> [RECORDS SUPPLIED]
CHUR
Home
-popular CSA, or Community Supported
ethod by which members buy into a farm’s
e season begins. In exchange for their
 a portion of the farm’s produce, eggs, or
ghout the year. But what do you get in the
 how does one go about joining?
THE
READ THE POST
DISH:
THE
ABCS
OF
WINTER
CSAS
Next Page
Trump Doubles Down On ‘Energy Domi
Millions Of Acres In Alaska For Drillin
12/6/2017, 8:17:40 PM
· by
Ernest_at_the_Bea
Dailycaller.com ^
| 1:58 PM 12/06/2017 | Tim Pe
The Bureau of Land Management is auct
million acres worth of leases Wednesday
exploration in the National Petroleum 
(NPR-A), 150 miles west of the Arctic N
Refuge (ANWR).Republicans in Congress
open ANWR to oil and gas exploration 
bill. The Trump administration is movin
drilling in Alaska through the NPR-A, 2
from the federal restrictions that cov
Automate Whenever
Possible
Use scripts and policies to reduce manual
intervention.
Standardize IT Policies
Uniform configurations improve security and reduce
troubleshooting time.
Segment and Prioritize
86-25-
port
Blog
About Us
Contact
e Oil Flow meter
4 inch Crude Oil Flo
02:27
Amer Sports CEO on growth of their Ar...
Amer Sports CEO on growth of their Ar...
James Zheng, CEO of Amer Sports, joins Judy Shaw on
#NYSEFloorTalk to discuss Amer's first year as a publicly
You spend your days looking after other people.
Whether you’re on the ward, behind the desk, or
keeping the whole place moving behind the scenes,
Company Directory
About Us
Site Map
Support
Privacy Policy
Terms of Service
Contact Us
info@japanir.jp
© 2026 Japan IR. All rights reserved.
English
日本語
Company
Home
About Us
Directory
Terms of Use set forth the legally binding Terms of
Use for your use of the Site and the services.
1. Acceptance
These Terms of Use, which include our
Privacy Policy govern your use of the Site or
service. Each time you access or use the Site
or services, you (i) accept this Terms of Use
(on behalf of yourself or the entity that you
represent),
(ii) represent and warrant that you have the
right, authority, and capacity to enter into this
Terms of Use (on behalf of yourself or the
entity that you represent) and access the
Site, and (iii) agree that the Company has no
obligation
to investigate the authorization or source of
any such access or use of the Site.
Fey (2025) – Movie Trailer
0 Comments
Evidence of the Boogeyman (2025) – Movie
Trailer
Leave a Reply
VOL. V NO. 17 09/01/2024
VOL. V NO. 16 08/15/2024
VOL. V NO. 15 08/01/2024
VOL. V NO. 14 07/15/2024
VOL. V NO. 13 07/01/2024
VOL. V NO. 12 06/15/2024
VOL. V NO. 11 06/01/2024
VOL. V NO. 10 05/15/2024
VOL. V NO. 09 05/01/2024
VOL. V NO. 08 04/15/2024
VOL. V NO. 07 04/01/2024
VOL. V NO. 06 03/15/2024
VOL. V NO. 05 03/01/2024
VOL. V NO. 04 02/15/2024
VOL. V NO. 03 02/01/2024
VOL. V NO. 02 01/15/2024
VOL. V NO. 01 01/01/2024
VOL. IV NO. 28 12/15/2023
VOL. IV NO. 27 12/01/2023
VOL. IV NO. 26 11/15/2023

...

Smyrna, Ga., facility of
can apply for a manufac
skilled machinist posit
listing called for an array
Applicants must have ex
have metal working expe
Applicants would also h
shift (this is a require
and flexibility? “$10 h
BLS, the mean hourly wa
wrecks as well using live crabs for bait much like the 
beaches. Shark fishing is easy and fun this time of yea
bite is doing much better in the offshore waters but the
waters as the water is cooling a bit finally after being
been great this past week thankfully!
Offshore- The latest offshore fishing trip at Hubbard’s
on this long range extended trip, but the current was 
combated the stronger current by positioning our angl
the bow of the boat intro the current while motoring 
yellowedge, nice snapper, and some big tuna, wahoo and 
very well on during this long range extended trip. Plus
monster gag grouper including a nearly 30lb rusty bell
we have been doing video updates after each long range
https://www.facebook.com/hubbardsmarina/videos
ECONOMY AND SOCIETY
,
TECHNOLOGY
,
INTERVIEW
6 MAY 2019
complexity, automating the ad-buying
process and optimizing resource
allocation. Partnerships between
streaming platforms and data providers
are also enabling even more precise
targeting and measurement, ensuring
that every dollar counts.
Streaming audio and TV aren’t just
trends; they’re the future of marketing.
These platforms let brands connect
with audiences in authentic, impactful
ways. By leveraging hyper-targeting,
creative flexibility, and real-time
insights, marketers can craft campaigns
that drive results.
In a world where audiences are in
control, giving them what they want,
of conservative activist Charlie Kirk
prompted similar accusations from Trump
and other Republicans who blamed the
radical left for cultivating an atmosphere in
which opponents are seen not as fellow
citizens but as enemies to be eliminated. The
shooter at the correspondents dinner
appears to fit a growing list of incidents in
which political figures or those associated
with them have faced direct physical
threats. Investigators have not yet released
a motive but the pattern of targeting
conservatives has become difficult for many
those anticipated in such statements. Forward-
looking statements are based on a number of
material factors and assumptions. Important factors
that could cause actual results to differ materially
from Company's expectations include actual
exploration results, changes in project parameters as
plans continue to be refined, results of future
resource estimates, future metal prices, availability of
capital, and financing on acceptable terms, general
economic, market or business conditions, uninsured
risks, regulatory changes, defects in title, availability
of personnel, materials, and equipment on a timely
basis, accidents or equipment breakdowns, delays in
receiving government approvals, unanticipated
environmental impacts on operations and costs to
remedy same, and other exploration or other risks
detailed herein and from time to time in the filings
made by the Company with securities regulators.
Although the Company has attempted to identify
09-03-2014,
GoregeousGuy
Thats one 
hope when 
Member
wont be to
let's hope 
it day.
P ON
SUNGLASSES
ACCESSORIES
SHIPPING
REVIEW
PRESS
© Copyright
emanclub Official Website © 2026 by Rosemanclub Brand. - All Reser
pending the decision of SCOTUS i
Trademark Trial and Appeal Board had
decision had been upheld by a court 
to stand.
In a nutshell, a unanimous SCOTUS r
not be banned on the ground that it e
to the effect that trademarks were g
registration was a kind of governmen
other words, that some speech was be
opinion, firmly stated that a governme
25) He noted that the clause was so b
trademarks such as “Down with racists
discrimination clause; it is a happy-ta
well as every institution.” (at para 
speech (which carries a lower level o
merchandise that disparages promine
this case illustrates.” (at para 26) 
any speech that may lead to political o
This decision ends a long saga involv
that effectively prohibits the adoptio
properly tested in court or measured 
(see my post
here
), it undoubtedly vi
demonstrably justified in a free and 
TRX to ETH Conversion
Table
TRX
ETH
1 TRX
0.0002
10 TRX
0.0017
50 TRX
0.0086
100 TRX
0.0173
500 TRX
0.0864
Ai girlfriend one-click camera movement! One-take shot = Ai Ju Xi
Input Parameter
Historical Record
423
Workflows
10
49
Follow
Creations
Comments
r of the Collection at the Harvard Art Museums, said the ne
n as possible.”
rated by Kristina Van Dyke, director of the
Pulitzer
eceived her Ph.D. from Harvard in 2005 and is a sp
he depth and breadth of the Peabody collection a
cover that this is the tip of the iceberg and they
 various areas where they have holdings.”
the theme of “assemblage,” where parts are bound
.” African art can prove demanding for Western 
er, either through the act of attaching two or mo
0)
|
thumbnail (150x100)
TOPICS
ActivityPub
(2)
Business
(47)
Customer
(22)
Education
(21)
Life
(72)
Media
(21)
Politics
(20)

> [EXERCISE DIRECTIONS] Here the job is to set down exactly the lines of the material above that fall between the one with "open ANWR to oil and gas exploration" and the one with "right, authority, and", inclusive, and nothing beyond them.

> [RESPONSE AREA]
open ANWR to oil and gas exploration 
bill. The Trump administration is movin
drilling in Alaska through the NPR-A, 2
from the federal restrictions that cov
Automate Whenever
Possible
Use scripts and policies to reduce manual
intervention.
Standardize IT Policies
Uniform configurations improve security and reduce
troubleshooting time.
Segment and Prioritize
86-25-
port
Blog
About Us
Contact
e Oil Flow meter
4 inch Crude Oil Flo
02:27
Amer Sports CEO on growth of their Ar...
Amer Sports CEO on growth of their Ar...
James Zheng, CEO of Amer Sports, joins Judy Shaw on
#NYSEFloorTalk to discuss Amer's first year as a publicly
You spend your days looking after other people.
Whether you’re on the ward, behind the desk, or
keeping the whole place moving behind the scenes,
Company Directory
About Us
Site Map
Support
Privacy Policy
Terms of Service
Contact Us
info@japanir.jp
© 2026 Japan IR. All rights reserved.
English
日本語
Company
Home
About Us
Directory
Terms of Use set forth the legally binding Terms of
Use for your use of the Site and the services.
1. Acceptance
These Terms of Use, which include our
Privacy Policy govern your use of the Site or
service. Each time you access or use the Site
or services, you (i) accept this Terms of Use
(on behalf of yourself or the entity that you
represent),
(ii) represent and warrant that you have the
right, authority, and capacity to enter into this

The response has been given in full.